Arrow-right Camera
The Spokesman-Review Newspaper
Spokane, Washington  Est. May 19, 1883

Scientists Blast Feds’ Plan To Barge More Fish But Panel Endorses Batt’s ‘Spread-The-Risk’ Approach

Associated Press

A scientific panel charged with separating fact from fiction in the contentious debate over saving Northwest salmon is blasting the federal proposal to continue barging most young fish around dams.

The scientists flatly rejected the recommendation of the Army Corps of Engineers and Bonneville Power Administration to increase barging.

And they said trucking fish around the dams should be stopped immediately. That practice is driven by economics, not biology, they declared.

Reinforcing the arguments of barging critics, the scientists said fish managers must continue the “spread-the-risk” approach advocated by Idaho Gov. Phil Batt that moves some fish in barges but leaves others in the river to be moved downstream on increased flows.

In a letter sent Thursday to Clinton administration officials, Batt reaffirmed his support, urging the federal government to work with the states and tribes to quantify the policy “and make in-season adjustments consistent with an adaptive management philosophy.”

The report strikes at the heart of a central issue in the long process of trying to restore the dwindling Columbia and Snake river runs.

“Our conclusions weren’t necessarily what they expected,” said Richard Williams, chairman of the 11-member scientific panel.

As the report was being prepared, one of the scientists on the panel, University of Montana ecology Professor Jack Stanford, resigned, citing the failure of federal agencies to grapple with the real causes of salmon decline.

The panel had previously said that the key to restoring the runs was returning the reservoir-ridden Snake and Columbia rivers to a more natural state.

Stanford dismissed a recent study claiming that transported fish were more likely to survive to adulthood than fish left in the river.

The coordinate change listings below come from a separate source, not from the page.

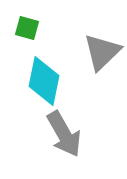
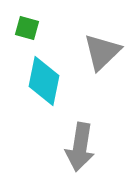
gray arrow: moved 16 px right, 13 px down; rotated 39 degrees clockwise
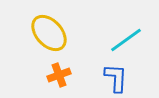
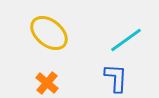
yellow ellipse: rotated 9 degrees counterclockwise
orange cross: moved 12 px left, 8 px down; rotated 30 degrees counterclockwise
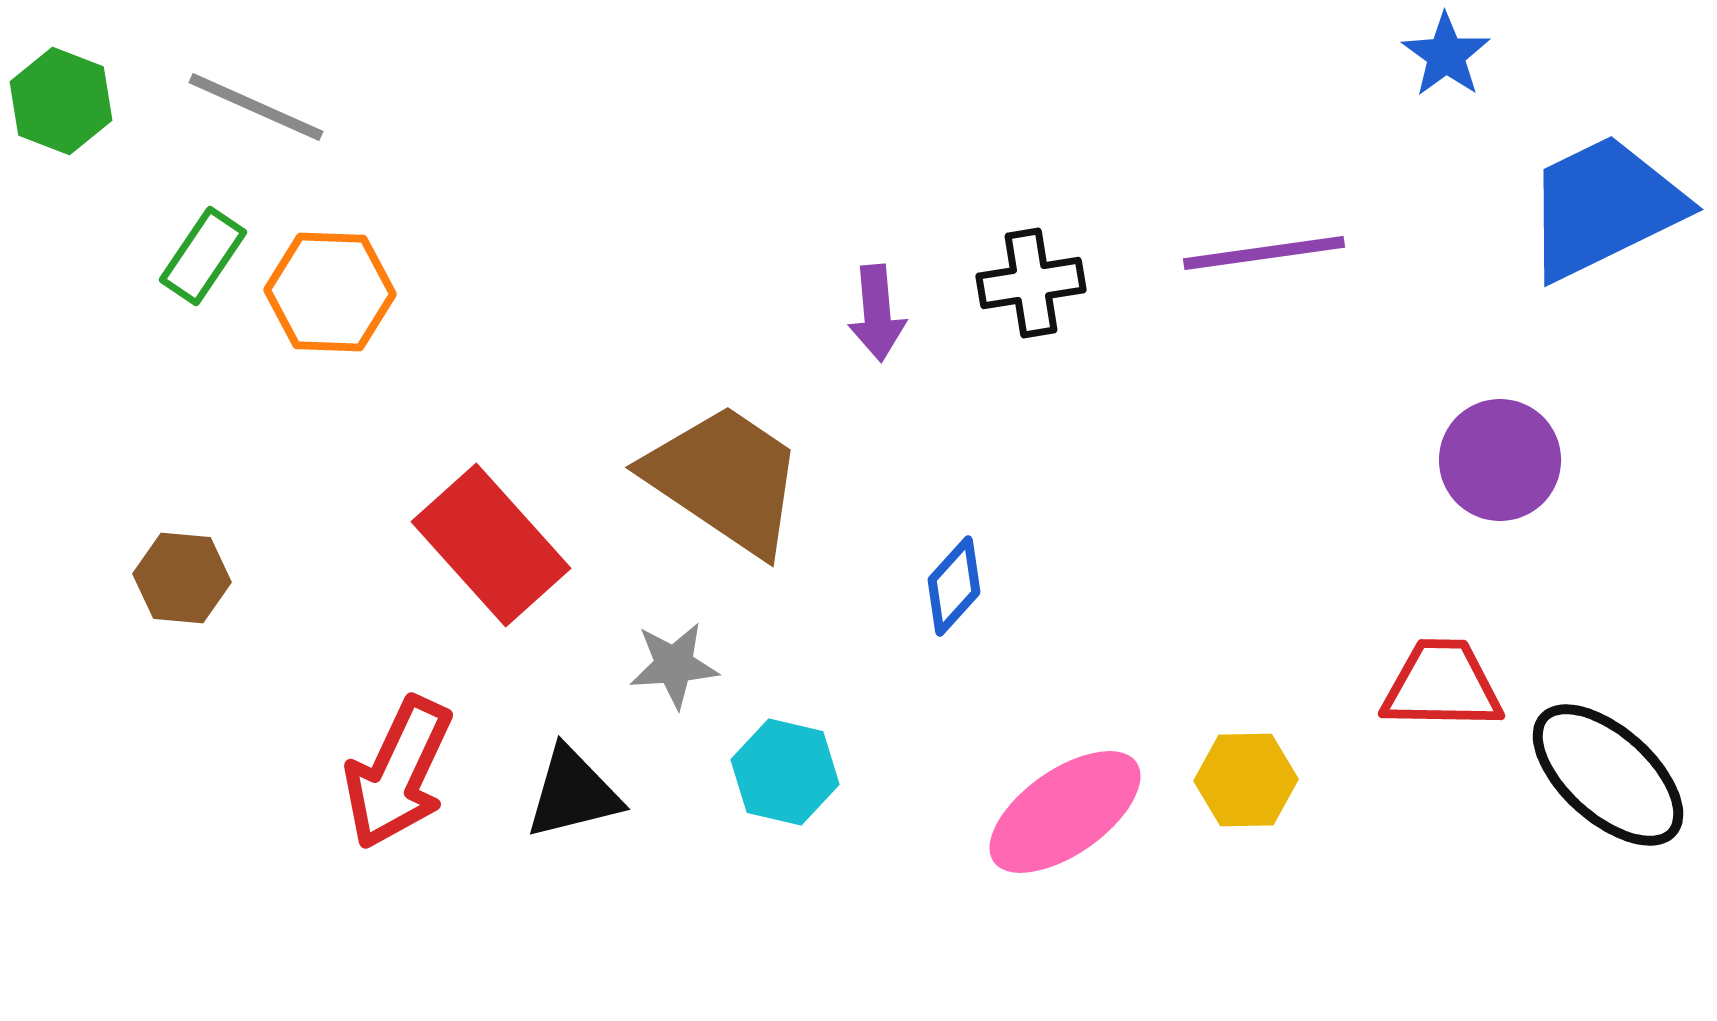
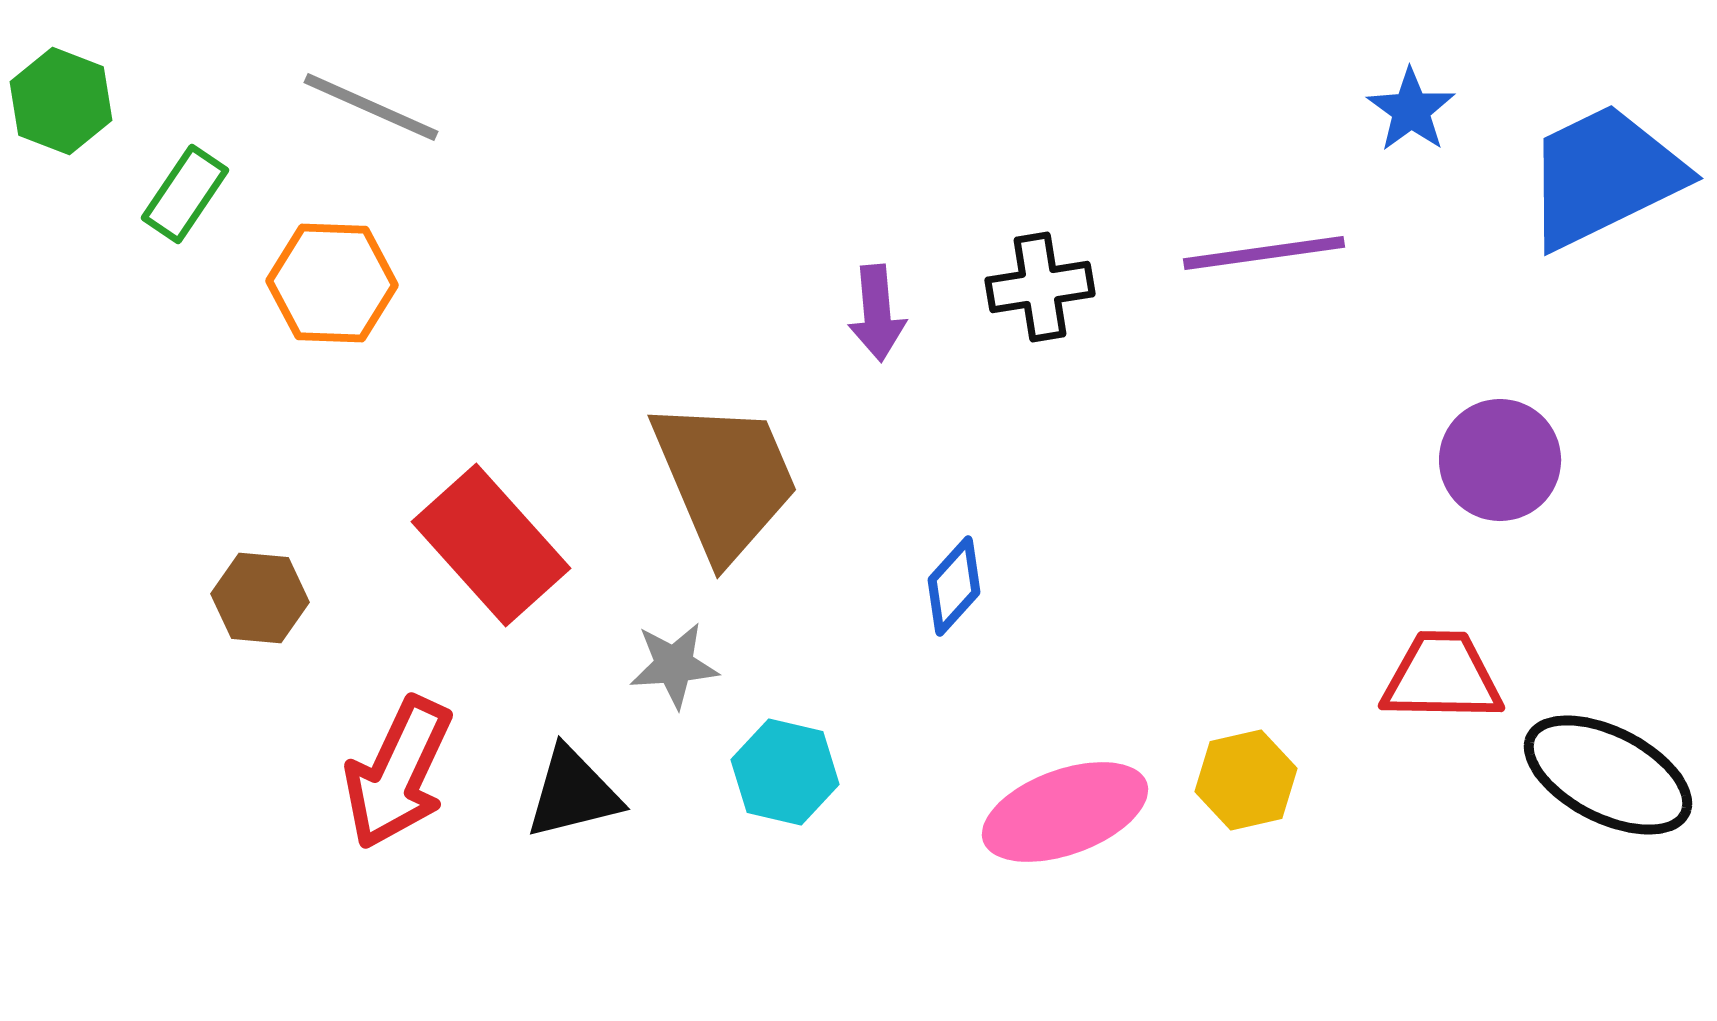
blue star: moved 35 px left, 55 px down
gray line: moved 115 px right
blue trapezoid: moved 31 px up
green rectangle: moved 18 px left, 62 px up
black cross: moved 9 px right, 4 px down
orange hexagon: moved 2 px right, 9 px up
brown trapezoid: rotated 33 degrees clockwise
brown hexagon: moved 78 px right, 20 px down
red trapezoid: moved 8 px up
black ellipse: rotated 15 degrees counterclockwise
yellow hexagon: rotated 12 degrees counterclockwise
pink ellipse: rotated 15 degrees clockwise
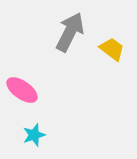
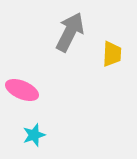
yellow trapezoid: moved 5 px down; rotated 56 degrees clockwise
pink ellipse: rotated 12 degrees counterclockwise
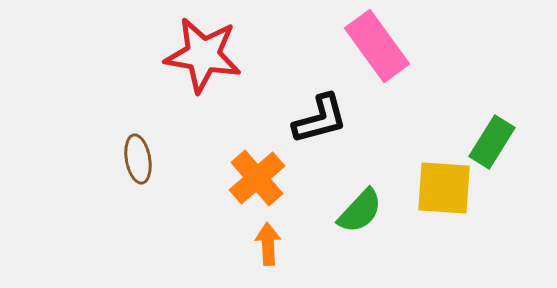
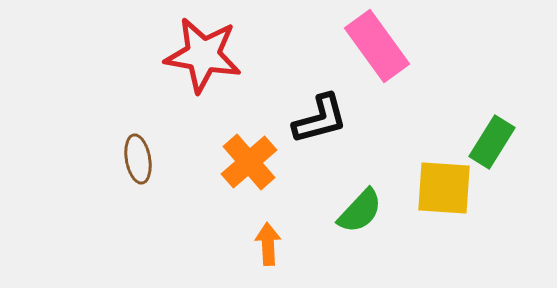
orange cross: moved 8 px left, 16 px up
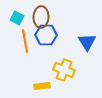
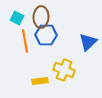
blue triangle: moved 1 px right; rotated 18 degrees clockwise
yellow rectangle: moved 2 px left, 5 px up
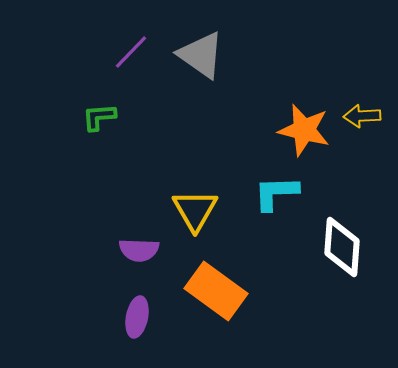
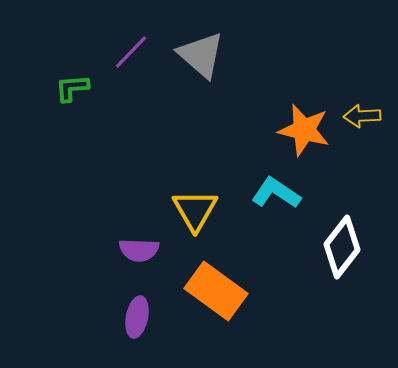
gray triangle: rotated 6 degrees clockwise
green L-shape: moved 27 px left, 29 px up
cyan L-shape: rotated 36 degrees clockwise
white diamond: rotated 34 degrees clockwise
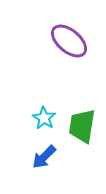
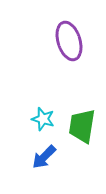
purple ellipse: rotated 33 degrees clockwise
cyan star: moved 1 px left, 1 px down; rotated 15 degrees counterclockwise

“Increased survival associated with barging … is trivial when weighed against the increased survival that is needed to reverse the steep, inexorable decline in salmon and steelhead returns to the Columbia River,” Stanford wrote in his letter of resignation.

Congress called for the panel two years ago to review Northwest salmon recovery programs, which have cost $3 billion during the past 15 years and failed to halt the salmon decline.